» What the exercise asks
From the entries below, tally the lines with "time" in them and reply with that figure only.

»»

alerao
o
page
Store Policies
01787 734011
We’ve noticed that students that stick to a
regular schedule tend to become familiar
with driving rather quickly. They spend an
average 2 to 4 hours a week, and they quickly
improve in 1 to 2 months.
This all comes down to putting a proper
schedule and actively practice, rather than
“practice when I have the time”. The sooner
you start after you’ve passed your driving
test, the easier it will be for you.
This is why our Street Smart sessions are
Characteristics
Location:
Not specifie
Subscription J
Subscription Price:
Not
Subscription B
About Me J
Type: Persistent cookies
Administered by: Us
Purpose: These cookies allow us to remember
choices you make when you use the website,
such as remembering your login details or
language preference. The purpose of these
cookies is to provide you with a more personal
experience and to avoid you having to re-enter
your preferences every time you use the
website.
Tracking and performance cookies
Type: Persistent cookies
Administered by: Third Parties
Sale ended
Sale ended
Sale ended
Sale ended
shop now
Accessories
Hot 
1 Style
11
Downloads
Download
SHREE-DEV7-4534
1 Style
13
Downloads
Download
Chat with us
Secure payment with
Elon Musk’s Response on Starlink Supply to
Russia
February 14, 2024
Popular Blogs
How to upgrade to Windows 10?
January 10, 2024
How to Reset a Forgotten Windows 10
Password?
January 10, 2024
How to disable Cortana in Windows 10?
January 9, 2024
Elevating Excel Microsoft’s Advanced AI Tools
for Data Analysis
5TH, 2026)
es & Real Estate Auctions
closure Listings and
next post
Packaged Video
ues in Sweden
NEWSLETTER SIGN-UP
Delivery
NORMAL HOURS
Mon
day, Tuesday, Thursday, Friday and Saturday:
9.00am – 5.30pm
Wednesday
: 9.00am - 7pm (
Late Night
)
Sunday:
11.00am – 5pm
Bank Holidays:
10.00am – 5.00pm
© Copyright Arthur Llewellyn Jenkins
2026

««

» Exercise solution
2